Neat place, nice set. The staircase (#3) is the one that really hit me.


----------



## slackercruster (May 7, 2012)

Great work!!


----------



## Dominantly (May 7, 2012)

Awesome photos!

I love looking at all the finish work in there, it's amazing.


----------



## poker_jake (May 7, 2012)

Very nice!


----------



## Bynx (May 7, 2012)

Thanks all for your kind words. The place was quite large but there were only a couple of rooms open to the public. So much more to see and shoot. Maybe some day.


----------



## Syco (May 9, 2012)

Interesting history:  Trafalgar Castle School - Wikipedia, the free encyclopedia


----------



## CCericola (May 9, 2012)

*sigh* They sure don't make them like they used to.


----------



## OscarWilde (May 9, 2012)

[h=2]House system[/h]Trafalgar Castle School is split into four houses: Maxwell (blue), Farewell (green), Hare (yellow,) and Carter (red). Each house was named after a prominent member of OLC/Trafalgar&#8217;s history: Annie Allison Maxwell, dean of OLC for 29 years, Reverend Francis L. Farewell, 2nd principal of OLC, Reverend John James Hare.
Each student is assigned to a house upon arrival at Trafalgar, where they are to mingle and meet students within their house. Students accumulate house points for participation in academic and extracurricular activities. At the end of the year, the house with the most points wins the House Cup. In the 2009-2010 school year, the House Cup was won by Farewell. Over the past 5 years, the succession of House Champions has been Hare 05-06, Hare 06-07, Hare 07-08, Carter 08-09, Farewell 09-10, Hare 10-11


................. What is this? Harry Potter? 

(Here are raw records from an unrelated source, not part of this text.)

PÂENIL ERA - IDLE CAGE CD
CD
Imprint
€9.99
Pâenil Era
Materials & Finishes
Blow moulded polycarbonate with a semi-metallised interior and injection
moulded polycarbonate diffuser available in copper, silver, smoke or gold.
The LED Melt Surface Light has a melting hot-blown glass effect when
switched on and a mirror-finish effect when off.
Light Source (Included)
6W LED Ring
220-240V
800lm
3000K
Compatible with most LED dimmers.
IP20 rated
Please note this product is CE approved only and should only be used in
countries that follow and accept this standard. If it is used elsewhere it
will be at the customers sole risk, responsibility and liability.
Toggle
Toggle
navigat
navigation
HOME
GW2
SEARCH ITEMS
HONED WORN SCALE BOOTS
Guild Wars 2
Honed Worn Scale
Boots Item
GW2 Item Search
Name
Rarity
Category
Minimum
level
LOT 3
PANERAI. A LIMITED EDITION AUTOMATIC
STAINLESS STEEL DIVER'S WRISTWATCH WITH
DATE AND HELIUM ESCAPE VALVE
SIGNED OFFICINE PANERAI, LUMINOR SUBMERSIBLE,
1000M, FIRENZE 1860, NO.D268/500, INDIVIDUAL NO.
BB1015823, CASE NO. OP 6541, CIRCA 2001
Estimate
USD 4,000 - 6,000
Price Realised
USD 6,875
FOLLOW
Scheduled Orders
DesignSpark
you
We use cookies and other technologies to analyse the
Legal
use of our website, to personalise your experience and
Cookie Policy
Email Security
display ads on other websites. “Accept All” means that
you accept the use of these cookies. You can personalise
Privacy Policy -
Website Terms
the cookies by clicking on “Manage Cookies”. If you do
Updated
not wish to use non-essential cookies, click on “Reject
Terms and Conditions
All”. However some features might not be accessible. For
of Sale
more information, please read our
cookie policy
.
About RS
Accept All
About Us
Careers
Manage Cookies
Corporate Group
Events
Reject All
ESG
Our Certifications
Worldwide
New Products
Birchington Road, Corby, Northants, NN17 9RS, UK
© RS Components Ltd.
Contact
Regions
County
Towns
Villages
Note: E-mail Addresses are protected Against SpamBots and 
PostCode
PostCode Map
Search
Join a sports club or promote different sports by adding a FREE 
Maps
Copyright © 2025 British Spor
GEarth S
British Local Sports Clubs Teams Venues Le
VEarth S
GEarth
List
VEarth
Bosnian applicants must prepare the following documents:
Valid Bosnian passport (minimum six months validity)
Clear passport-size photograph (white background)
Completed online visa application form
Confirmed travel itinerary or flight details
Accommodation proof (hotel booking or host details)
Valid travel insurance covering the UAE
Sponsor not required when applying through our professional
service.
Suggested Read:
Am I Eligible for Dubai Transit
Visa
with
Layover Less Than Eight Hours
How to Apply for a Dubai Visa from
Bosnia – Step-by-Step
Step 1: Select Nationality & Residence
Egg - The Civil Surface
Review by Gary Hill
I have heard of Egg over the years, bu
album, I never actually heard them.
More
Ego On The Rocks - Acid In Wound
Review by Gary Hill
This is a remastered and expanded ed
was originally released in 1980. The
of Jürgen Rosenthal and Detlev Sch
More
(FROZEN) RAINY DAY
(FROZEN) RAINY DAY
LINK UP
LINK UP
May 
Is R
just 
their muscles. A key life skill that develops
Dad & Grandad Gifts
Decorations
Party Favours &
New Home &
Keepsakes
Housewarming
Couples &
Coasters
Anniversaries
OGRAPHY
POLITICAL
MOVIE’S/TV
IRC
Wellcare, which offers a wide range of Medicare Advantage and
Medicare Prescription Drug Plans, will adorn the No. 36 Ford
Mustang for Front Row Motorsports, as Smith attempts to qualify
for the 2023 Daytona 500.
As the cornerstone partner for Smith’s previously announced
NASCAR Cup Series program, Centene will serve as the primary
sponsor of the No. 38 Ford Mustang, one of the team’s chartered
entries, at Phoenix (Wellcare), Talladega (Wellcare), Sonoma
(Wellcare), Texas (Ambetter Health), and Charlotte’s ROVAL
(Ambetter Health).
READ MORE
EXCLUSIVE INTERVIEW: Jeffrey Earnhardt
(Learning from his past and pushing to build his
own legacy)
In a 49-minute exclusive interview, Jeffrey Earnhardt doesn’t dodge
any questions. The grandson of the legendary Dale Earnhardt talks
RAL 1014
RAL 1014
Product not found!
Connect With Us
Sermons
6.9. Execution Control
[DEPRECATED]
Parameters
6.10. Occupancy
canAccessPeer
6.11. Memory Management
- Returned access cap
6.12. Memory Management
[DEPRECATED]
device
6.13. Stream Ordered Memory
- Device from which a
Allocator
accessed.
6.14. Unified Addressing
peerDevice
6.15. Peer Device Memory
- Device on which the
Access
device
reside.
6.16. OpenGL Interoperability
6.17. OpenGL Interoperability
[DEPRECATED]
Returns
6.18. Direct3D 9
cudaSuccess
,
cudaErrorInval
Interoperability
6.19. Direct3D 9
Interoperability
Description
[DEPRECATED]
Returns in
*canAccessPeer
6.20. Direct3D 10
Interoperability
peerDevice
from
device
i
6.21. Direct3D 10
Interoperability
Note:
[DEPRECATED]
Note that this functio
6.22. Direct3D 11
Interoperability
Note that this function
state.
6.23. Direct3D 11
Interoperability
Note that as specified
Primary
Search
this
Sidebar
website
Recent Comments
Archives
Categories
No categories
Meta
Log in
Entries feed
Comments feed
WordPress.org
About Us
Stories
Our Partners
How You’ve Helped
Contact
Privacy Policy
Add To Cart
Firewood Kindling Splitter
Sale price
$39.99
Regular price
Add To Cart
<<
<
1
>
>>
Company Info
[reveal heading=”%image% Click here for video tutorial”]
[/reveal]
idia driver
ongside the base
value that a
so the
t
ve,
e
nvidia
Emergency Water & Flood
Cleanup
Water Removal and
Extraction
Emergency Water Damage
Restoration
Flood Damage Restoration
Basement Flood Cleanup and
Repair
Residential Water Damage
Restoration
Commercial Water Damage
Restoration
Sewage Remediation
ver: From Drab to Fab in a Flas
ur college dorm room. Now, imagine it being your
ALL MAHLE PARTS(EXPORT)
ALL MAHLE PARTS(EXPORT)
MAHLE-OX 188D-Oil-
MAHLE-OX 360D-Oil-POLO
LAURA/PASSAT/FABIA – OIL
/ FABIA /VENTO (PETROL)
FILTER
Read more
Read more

School in a castle? Check. Split into houses? Check. Everyone eats together in the dining hall every day? Check. Houses accumulate points? Check. Most points wins house cup? Check. 

When do they play quidditch?


----------



## Bynx (May 9, 2012)

Well Oscar sometimes fiction is based on fact. We arent talking about cowboys and hillbilly rednecks. We are talking about wealthy people and their dreams.


----------



## JRE313 (May 9, 2012)

Once Again, Bynx shows us how its done!
Did you use the Painterly Preset?


----------



## Bynx (May 9, 2012)

Sometimes I use Painterly and sometimes the first default. With the new 4.2 version there are a few painterly presets to choose from.


----------